Norway and Finland face record outbreaks of bird flu this year which have killed thousands of seagulls and other species, put livestock at risk and restricted travel in some areas, officials said.
Avian influenza, commonly called bird flu, has circulated throughout Europe in recent years, leading to a cull in May and June of millions of birds on French farms alone and affecting the supply of poultry meat and eggs.
Officials in the Arctic town of Vadso, part of Norway’s Finnmark county, said they had collected more than 10,000 dead birds in the area and the Norwegian Food Safety Authority on Thursday imposed a travel ban covering three nature reserves.
“The outbreaks we are seeing in various places in Finnmark this year are much larger than we have seen in the past in Norway,” said Ole-Herman Tronerud, the chief veterinary officer at the Norwegian Food Safety authority.
The H5N1 virus strain has spread among poultry and wild birds for years but there have been sporadic outbreaks reported globally in mammals such as cats, mink and otters.

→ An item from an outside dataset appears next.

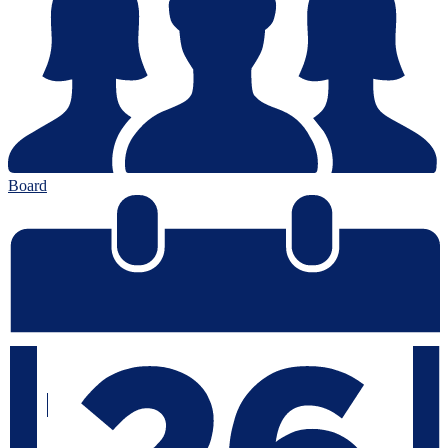
Board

Neighbouring Finland also said wild birds were heavily affected and that the H5N1 strain has now been found in 20 fur farms, up from 12 earlier this week.
“The pathogen was confirmed as a variant circulating especially among the seagulls,” Finland’s ministry of social affairs and health said in a statement on Wednesday.
Three U.N. agencies this month warned that outbreaks globally raised concerns that the virus might adapt to infect humans more easily, and urged countries to strengthen disease surveillance and improve hygiene at poultry farms.
The World Health Organization has said that the risk to humans from H5N1 remains low, but said reports of infections in mammals needed to be monitored closely.